# Data extracts
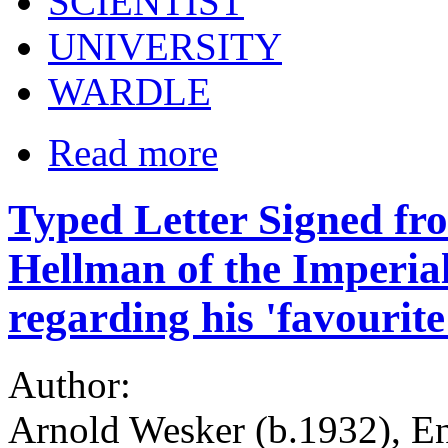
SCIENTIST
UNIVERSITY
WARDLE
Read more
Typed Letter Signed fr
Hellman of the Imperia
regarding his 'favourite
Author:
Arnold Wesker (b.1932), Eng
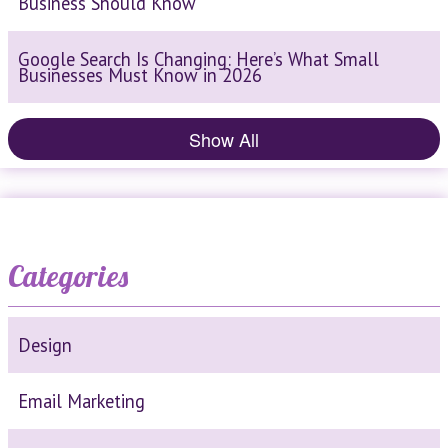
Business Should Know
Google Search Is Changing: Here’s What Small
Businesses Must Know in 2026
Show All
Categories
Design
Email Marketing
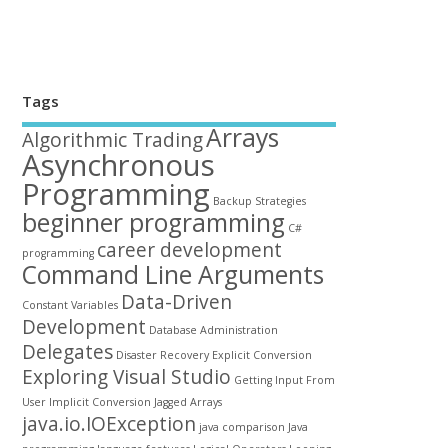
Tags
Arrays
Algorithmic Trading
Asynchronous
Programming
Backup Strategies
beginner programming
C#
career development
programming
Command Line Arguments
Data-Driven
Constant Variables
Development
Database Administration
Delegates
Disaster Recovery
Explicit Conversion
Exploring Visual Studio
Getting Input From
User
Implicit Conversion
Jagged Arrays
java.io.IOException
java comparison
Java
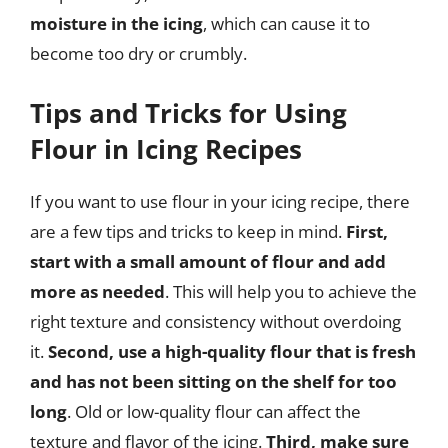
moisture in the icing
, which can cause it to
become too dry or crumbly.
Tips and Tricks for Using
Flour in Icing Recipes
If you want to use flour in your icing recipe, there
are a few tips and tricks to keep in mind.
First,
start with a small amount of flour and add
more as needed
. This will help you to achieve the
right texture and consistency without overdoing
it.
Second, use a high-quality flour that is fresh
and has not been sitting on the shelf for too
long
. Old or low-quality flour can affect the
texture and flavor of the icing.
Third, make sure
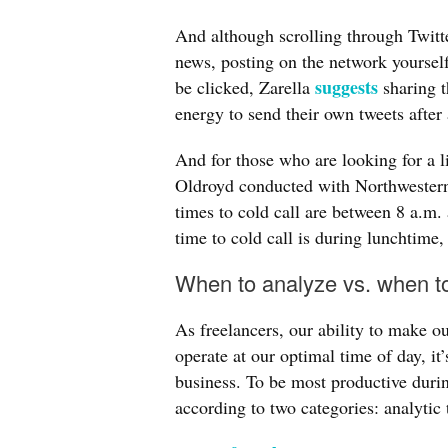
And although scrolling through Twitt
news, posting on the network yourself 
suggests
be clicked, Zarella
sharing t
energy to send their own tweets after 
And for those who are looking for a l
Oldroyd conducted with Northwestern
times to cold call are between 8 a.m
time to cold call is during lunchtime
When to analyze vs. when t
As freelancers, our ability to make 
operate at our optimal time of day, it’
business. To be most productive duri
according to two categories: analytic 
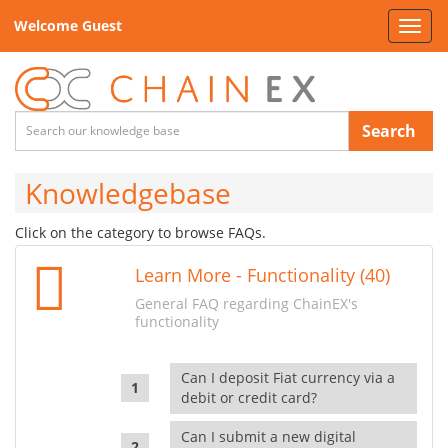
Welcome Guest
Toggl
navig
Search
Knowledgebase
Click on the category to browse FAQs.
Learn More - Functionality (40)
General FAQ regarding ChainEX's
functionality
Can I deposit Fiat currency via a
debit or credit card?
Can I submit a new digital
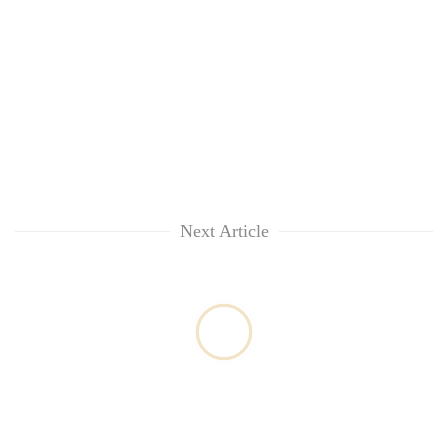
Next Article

...

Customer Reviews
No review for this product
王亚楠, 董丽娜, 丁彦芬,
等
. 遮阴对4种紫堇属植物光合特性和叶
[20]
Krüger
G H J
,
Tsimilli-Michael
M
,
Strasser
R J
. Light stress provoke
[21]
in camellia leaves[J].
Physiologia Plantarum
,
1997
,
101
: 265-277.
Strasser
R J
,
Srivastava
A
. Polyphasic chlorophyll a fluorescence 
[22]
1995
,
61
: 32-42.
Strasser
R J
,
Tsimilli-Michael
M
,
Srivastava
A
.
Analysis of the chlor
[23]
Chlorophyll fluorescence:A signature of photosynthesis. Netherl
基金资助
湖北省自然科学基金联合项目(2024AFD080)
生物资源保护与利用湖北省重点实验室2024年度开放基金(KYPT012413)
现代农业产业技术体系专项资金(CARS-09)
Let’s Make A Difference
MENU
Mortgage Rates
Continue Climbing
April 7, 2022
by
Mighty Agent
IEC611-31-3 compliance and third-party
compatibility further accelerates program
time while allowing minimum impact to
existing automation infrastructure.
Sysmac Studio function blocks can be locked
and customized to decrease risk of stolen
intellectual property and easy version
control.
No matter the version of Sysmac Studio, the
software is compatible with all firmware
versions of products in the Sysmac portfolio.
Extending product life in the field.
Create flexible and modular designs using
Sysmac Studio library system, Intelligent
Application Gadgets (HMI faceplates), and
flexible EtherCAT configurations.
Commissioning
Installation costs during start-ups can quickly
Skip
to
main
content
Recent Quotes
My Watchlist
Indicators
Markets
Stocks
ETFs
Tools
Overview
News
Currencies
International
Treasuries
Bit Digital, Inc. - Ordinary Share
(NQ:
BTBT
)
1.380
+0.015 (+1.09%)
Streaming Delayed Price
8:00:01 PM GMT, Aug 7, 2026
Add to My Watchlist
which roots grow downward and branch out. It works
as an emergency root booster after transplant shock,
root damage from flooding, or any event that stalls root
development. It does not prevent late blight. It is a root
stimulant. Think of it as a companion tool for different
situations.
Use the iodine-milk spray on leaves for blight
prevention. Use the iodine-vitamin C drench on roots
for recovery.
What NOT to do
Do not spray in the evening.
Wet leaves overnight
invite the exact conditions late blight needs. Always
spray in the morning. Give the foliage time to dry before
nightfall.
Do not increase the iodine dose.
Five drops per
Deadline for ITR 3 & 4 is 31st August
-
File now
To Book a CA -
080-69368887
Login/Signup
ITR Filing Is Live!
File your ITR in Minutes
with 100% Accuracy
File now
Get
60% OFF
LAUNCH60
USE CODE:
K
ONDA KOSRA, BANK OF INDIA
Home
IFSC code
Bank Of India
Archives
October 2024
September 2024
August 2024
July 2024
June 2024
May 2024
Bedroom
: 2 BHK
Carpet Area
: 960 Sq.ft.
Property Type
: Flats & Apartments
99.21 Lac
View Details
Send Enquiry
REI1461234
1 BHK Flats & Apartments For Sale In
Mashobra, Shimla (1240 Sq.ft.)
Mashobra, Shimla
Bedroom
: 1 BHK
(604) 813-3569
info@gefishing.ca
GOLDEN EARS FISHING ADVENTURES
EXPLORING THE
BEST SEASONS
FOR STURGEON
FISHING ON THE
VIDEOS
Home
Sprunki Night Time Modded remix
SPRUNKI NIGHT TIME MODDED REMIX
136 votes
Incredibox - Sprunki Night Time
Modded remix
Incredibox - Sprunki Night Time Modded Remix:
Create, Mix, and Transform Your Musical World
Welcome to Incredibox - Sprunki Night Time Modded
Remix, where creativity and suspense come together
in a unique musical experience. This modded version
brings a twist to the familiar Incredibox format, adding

# Exercise prompt
Taking the records above, retype every line from the one with "Mortgage Rates" down to the one with "versions of products in the Sysmac portfolio.", exactly and with nothing else.

# Response area
Mortgage Rates
Continue Climbing
April 7, 2022
by
Mighty Agent
IEC611-31-3 compliance and third-party
compatibility further accelerates program
time while allowing minimum impact to
existing automation infrastructure.
Sysmac Studio function blocks can be locked
and customized to decrease risk of stolen
intellectual property and easy version
control.
No matter the version of Sysmac Studio, the
software is compatible with all firmware
versions of products in the Sysmac portfolio.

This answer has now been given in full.